CoinExがBinanceに代わりイランの主要ゲートウェイに
歴史的に、BinanceはNobitexにとって主要な国際プラットフォームであった。この状況は2022年頃、Binanceがイラン顧客へのサービス提供を含む違反で米国の規制措置に直面した後に変化した。2024年までにCoinExが後任として浮上した。TRMラボによると、2025年を通じてCoinExとNobitexの間で7億6300万ドル超が移動——これはNobitexにとって2番目に大きな外国取引パートナーの取引量の約9倍に相当する。
TRMによると、イラン中央銀行も2025年6月から2026年6月の間に約6700万ドルをCoinExを通じて資金洗浄し、TronとEthereumをまたがるマルチブロックチェーンの難読化ネットワークを使用し、分散型金融アプリケーションとクロスチェーンブリッジプロトコルを経由してCoinExのウォレットに資金を移動していた。調査当局は今年初め、これらのウォレットの一部を、北朝鮮の国家支援ハッカーによるものとされるBybit取引所ハッキング事件の15億ドルの盗難資産と関連付けた。
コンプライアンス監視強化の中でCoinExは反論
CoinExは調査結果を否定し、「イラン政府関連事業体、イラン国内の取引所との商業関係を確立したことは一度もない」、また「イラン政府機関、革命防衛隊関連事業体、その他の制裁対象者に対して何らかの形の積極的支援を提供したこともない」と述べている。
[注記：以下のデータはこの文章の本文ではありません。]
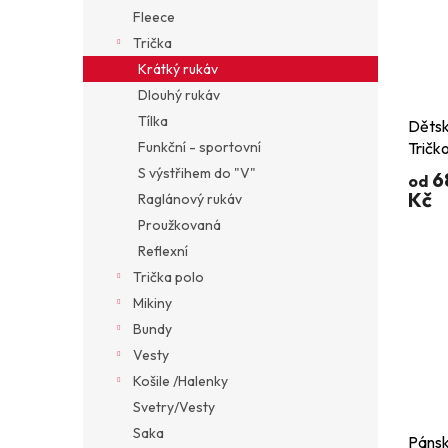
Fleece
Trička
Krátký rukáv
Dlouhý rukáv
Tílka
Dětsk
Funkční - sportovní
Tričk
S výstřihem do "V"
6
od
Kč
Raglánový rukáv
Proužkovaná
Reflexní
Trička polo
Mikiny
Bundy
Vesty
Košile /Halenky
Svetry/Vesty
Saka
Pánsk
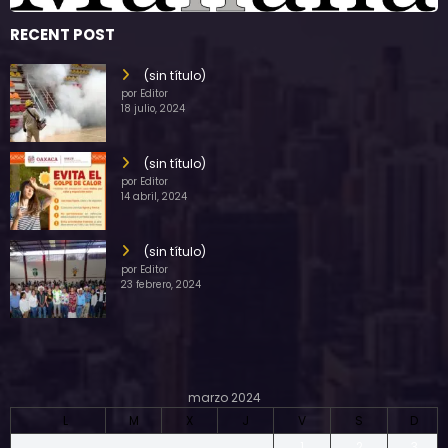
RECENT POST
(sin título)
por Editor
18 julio, 2024
(sin título)
por Editor
14 abril, 2024
(sin título)
por Editor
23 febrero, 2024
marzo 2024
L
M
X
J
V
S
D
1
2
3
「ブロックチェーン取引は本質的にオープンで、クロスプラットフォームであり、追跡可能です。資金がオンチェーンでプラットフォームを通過したという事実は、プラットフォームが関連する資金活動を認識していた、支援していた、または参加していたことを意味するものではありません」とCoinExは声明で述べた。
6月2日のOFAC制裁後、CoinExはホットウォレットインフラをローテーションし、イランプラットフォームとの取引量は15万ドル未満に急減した。同取引所は、新規のイラン人登録をブロックし、イランIPアドレスに対するIPベースの制限を実施し始めたと述べている。
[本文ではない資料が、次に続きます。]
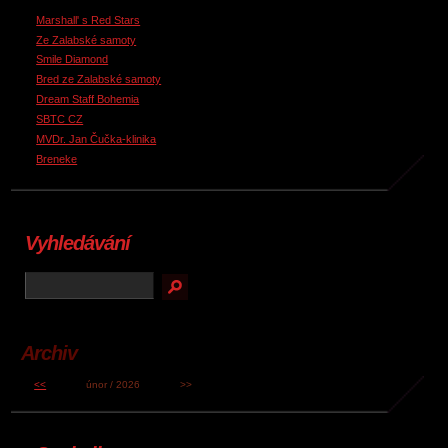
Marshall' s Red Stars
Ze Zalabské samoty
Smile Diamond
Bred ze Zalabské samoty
Dream Staff Bohemia
SBTC CZ
MVDr. Jan Čučka-klinika
Breneke
Vyhledávání
Archiv
<<
únor / 2026
>>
今回の報告書は、オフショア取引所に対する制裁管理強化の圧力を強めている。米国財務省は、外国金融機関に対して、指定されたイラン暗号資産プラットフォームとの重要な取引が二次制裁リスクを引き起こす可能性があると警告しており、直接的なOFAC措置がなくても、CoinExのグローバルな銀行関係に圧力がかかる可能性がある。
本記事は情報提供のみを目的としており、投資助言を構成するものではない。